INSTRUCTIONS TO FOLLOW: In the entries below, find the line with "Eigene Bewertung schreiben" and the line with "inkl. 7 % MwSt.". Print those two and everything between them exactly, and nothing else.

DATASET RECORDS:
──────────────────────────────
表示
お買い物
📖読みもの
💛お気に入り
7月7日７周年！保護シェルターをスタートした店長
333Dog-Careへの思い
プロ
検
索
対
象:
──────────────────────────────
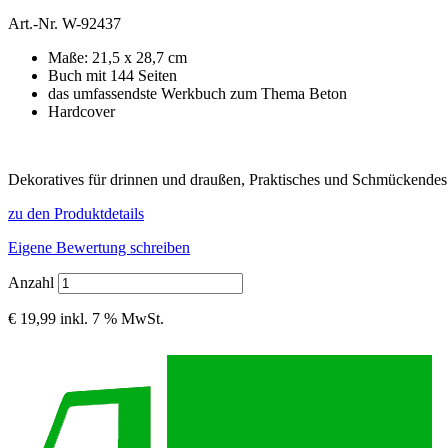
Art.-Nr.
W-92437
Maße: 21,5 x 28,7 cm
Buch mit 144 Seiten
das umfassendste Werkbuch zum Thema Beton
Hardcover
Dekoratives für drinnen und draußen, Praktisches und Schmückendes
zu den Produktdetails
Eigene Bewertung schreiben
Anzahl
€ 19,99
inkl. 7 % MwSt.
──────────────────────────────
FINISHED TASK:
Eigene Bewertung schreiben
Anzahl
€ 19,99
inkl. 7 % MwSt.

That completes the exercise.